Robert kniff die Augen zusammen, lauschte auf das Plätschern des Neckars und auf die Schritte der Passanten, die bei diesem feuchtkalten Wetter eilig die Brücke überquerten. Am liebsten wäre er in demselben forschen Tempo losgelaufen, gen Osten, zu Anki! Der Gedanke an ihr hübsches Gesicht mit den blauen Augen und dem goldschimmernden Haar zog ihm den Magen zusammen. Eine Flamme der Sehnsucht, die zu einem lodernden Feuer anwuchs, flackerte heiß in seinem Inneren und drohte ihn zu verbrennen. Warum hatte er zugelassen, dass sie zurückblieb? Wie närrisch war er gewesen, dass er sie nicht intensiver gebeten, ja gedrängt hatte, ihn zu begleiten? Was hatte er ihr und sich mit seiner Zurückhaltung beweisen wollen? Seine Liebe zu ihr? Sein Vertrauen in sie? Womöglich wurde ihnen jetzt beides zum Fallstrick! Ein Jahr war eine lange Zeit. Zu lange für eine Liebe, die doch erst an ihrem Anfang stand?

Robert stieß sich vom Brückengeländer ab und zog einen zerknitterten Brief aus der Hosentasche. Seine Mutter hatte ihm diesen kurz nach ihrer Abreise aus Petrograd mit den Worten gegeben, er sei von Anki.

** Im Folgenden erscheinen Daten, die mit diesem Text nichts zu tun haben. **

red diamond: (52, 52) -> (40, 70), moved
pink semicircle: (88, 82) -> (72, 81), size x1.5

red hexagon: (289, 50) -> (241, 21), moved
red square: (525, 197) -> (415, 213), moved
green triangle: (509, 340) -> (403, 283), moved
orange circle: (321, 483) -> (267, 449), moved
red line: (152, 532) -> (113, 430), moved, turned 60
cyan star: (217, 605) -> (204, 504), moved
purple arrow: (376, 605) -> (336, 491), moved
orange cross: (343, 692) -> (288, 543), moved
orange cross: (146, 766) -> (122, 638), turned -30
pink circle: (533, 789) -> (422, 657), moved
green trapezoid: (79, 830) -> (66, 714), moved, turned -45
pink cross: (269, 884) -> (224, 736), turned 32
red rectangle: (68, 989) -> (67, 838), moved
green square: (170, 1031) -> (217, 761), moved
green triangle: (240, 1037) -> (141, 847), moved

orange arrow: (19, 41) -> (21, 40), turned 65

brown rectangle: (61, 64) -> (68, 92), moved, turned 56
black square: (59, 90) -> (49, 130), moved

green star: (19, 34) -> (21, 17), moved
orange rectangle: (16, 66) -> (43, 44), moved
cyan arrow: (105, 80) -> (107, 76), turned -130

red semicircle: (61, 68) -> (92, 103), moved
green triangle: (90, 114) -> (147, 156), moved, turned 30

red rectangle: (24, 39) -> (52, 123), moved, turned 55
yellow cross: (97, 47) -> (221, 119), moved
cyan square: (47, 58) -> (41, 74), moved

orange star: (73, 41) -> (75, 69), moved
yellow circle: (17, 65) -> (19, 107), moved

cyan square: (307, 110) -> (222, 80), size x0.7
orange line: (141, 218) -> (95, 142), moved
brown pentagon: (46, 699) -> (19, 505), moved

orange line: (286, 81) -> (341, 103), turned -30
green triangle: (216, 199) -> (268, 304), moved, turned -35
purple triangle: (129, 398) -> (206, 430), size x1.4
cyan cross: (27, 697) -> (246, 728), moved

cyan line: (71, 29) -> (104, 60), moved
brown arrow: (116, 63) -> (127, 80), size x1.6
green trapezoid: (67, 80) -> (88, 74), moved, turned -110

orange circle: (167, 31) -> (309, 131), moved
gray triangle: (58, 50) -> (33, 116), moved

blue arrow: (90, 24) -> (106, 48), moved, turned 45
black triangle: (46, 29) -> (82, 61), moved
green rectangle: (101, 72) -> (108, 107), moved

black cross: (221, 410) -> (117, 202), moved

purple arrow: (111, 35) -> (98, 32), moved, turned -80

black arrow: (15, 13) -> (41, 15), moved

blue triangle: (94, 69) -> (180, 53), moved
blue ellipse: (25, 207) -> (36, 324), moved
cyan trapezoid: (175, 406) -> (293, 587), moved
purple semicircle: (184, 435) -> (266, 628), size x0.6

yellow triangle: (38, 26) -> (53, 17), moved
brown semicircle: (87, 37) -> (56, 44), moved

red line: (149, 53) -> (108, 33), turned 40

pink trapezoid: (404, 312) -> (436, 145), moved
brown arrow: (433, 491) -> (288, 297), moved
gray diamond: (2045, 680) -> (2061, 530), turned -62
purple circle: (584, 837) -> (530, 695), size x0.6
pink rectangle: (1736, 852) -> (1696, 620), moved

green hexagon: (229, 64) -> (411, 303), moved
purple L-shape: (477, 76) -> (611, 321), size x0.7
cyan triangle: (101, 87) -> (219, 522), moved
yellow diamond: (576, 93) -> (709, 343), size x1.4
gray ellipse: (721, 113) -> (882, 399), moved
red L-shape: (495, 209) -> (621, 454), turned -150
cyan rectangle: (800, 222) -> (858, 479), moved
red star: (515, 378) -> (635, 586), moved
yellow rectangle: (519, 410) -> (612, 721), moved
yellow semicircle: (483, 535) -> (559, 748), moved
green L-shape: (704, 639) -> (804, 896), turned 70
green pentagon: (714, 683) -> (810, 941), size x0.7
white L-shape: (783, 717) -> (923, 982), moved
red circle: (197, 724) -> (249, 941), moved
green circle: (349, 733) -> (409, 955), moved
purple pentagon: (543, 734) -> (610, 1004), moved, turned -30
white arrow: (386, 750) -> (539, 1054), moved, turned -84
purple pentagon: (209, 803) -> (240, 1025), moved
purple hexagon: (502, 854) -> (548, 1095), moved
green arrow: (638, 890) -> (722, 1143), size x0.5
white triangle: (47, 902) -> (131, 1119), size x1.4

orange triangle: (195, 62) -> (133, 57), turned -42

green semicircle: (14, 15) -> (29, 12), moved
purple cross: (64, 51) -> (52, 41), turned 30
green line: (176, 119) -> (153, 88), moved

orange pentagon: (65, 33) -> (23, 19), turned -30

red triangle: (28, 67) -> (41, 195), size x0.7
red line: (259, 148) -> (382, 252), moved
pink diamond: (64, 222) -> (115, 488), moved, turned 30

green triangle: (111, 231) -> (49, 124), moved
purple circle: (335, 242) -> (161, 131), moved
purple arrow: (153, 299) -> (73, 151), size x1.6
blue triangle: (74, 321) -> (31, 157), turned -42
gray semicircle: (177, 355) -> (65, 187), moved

Bisher hatten Ankis auf Büttenpapier geschriebene Worte jedes Mal sein Herz erwärmt, wenn er sie las – und das war während der vielen Tage im Zug häufig der Fall gewesen. Nun aber kroch bei der Lektüre eine eisige Kälte von seinem Rücken in den Nacken, als greife der Nebel mit klammen Fingern unter seine Kleidung.

Geliebter Robert!

Wenn Du diese Zeilen liest, hast Du Petrograd längst hinter Dir gelassen, auf dem Weg in Deine alte-neue Heimat. Ich wünsche Dir von Herzen Gottes Segen für Deinen Neubeginn und Deine noch anstehenden Abschlussarbeiten. Wir werden für eine kurze Zeit getrennt sein, doch diese Zeit des Wartens wird meine Liebe zu Dir nur noch vertiefen und die Vorfreude auf unser Wiedersehen von Tag zu Tag vergrößern. Ich warte auf Dich!

In Liebe,

Anki

Die Hand, die das Papier hielt, zitterte. Er schluckte mehrmals, um die aufsteigenden Tränen zu verdrängen und seinen Wunsch, sofort nach Russland zurückzukehren, tief in sich zu verschließen. Ebenso tat er es mit seiner Liebe zu einer Frau, die unerreichbar weit von ihm entfernt war – und dies für eine unbestimmte und für ihn nicht beeinflussbare Zeitspanne.